Ich besass schon viele FD Objektive, es sind auch viele wieder von mir gegangen, wirklich schlechte waren selten darunter. Die «Selektion» von FD Objektiven die ich im Moment noch besitze ist überschaubar aber sicherlich nicht komplett. Die hauptsächlich von mir verwendeten Objektive sind FD 17mm F4, 24-48mm F3.8 (Vivitar S1), FD 50mm F1.4, FD 55mm F1.2, FD 85mm F1.2, 135mm F2.3 (Vivitar S1). Richtig auf der Suche bin ich nicht mehr, wenn ich aber zu annehmbaren Konditionen noch an ein FD 24mm F1.4 oder ein FD 300mm F2.8 Fluorit kommen könnte, würde ich es mir überlegen.

Wer noch mehr über die Canon F-1(n) erfahren will, dem empfehle ich folgende Web-Seiten:
http://olypedia.de/Canon_F-1
http://www.mir.com.my/rb/photography/hardwares/classics/canonf1/index.htm

Das beste Buch zur F-1 bzw.

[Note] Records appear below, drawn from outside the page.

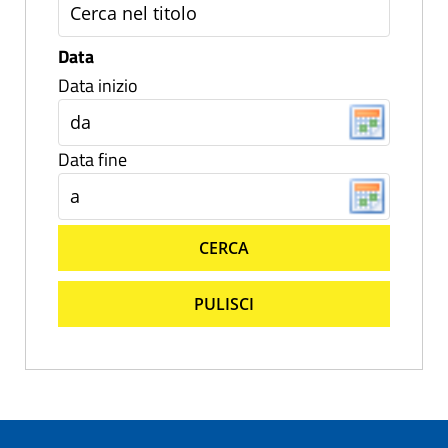
Data
Data inizio
Data fine
CERCA
PULISCI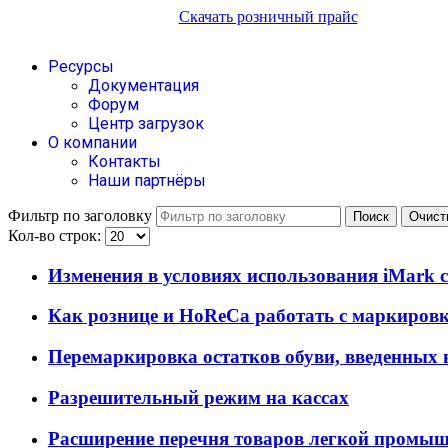
Скачать розничный прайс
Ресурсы
Документация
Форум
Центр загрузок
О компании
Контакты
Наши партнёры
Фильтр по заголовку
Поиск
Очист
Кол-во строк:
Изменения в условиях использования iMark с 
Как рознице и HoReCa работать с маркировк
Перемаркировка остатков обуви, введенных 
Разрешительный режим на кассах
Расширение перечня товаров легкой промы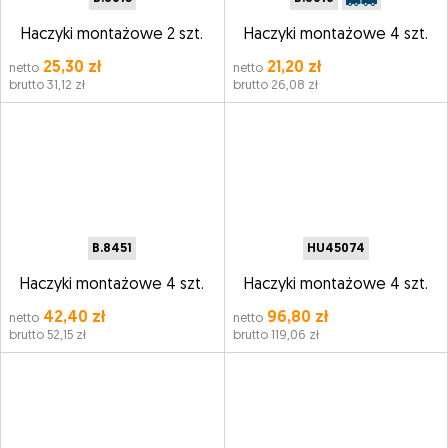
Haczyki montażowe 2 szt.
Haczyki montażowe 4 szt.
25,30 zł
21,20 zł
netto
netto
brutto 31,12 zł
brutto 26,08 zł
B.8451
HU45074
Haczyki montażowe 4 szt.
Haczyki montażowe 4 szt.
42,40 zł
96,80 zł
netto
netto
brutto 52,15 zł
brutto 119,06 zł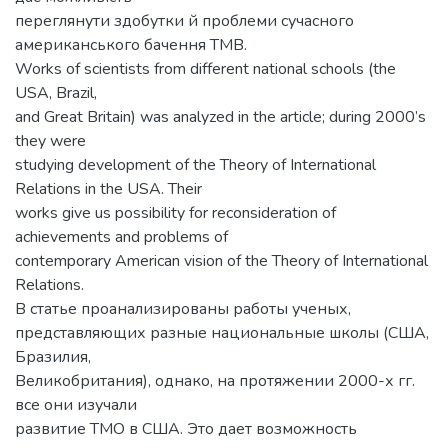
переглянути здобутки й проблеми сучасного
американського бачення ТМВ.
Works of scientists from different national schools (the
USA, Brazil,
and Great Britain) was analyzed in the article; during 2000’s
they were
studying development of the Theory of International
Relations in the USA. Their
works give us possibility for reconsideration of
achievements and problems of
contemporary American vision of the Theory of International
Relations.
В статье проанализированы работы ученых,
представляющих разные национальные школы (США,
Бразилия,
Великобритания), однако, на протяжении 2000-х гг.
все они изучали
развитие ТМО в США. Это дает возможность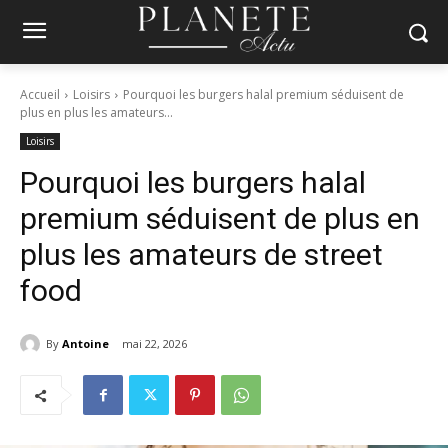
Accueil
Loisirs
Pourquoi les burgers halal premium séduisent de
plus en plus les amateurs...
Loisirs
Pourquoi les burgers halal
premium séduisent de plus en
plus les amateurs de street
food
By
Antoine
mai 22, 2026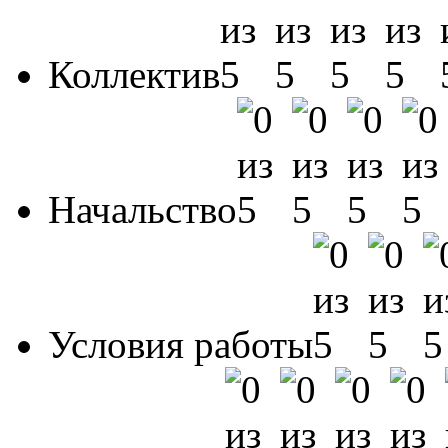
Коллектив
Начальство
Условия работы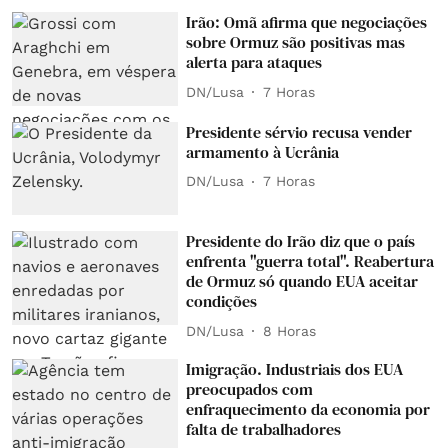
Irão: Omã afirma que negociações
sobre Ormuz são positivas mas
alerta para ataques
DN/Lusa
7 Horas
Presidente sérvio recusa vender
armamento à Ucrânia
DN/Lusa
7 Horas
Presidente do Irão diz que o país
enfrenta "guerra total". Reabertura
de Ormuz só quando EUA aceitar
condições
DN/Lusa
8 Horas
Imigração. Industriais dos EUA
preocupados com
enfraquecimento da economia por
falta de trabalhadores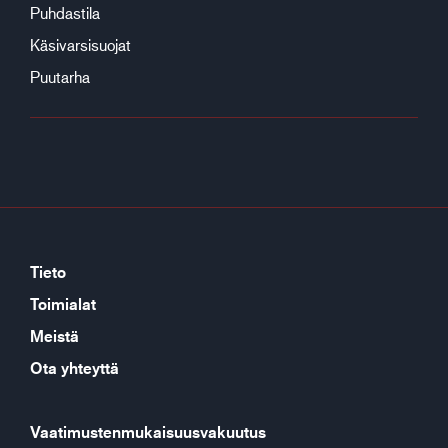
Puhdastila
Käsivarsisuojat
Puutarha
Tieto
Toimialat
Meistä
Ota yhteyttä
Vaatimustenmukaisuusvakuutus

F-1n ist:
Günter Richter «Canon F-1» von 1977, ISBN 3 7763 3341 3

Harald Quintel

F-1n & FD55mm F1.2
F-1n & FD55mm F1.2
Meine F-1n wie ich sie für Aufnahmen bei wenig Licht mitnehme. Deshalb ist sie hier auch mit dem «Illuminator» ausgerüstet, der die Anzeige des Belichtungsmessers beleuchtet.

F1n zerlegt

F1n zerlegt.

Ein Blick ins Innere und auf den FD Mount Kamera- und Objektivseitig.

F-1n Schwermetal

F-1n Schwermetall

Rückansicht der F-1n mit Motordrive MF und den FD 85 F1.2 SSC ASPHERICAL. Diese Kombi bringt mit Batterien und Film rund 3kg auf die Waage!

F1n Zubehör

F1n Zubehör

Dieses Bild zeigt den Grossteil meines speziellen F-1 Zubehörs, welches sich über die Jahre angesammelt hat.

F1n & Vivitar S1 24-48mm F3.8

F1n & Vivitar S1 24-48mm F3.8

«Auch andere Väter haben schöne Töchter» Die F-1n mit meinem Vivitar Serie 1 24-48mm F3.8. Das nehme ich, wenn ich mich nicht entscheiden kann.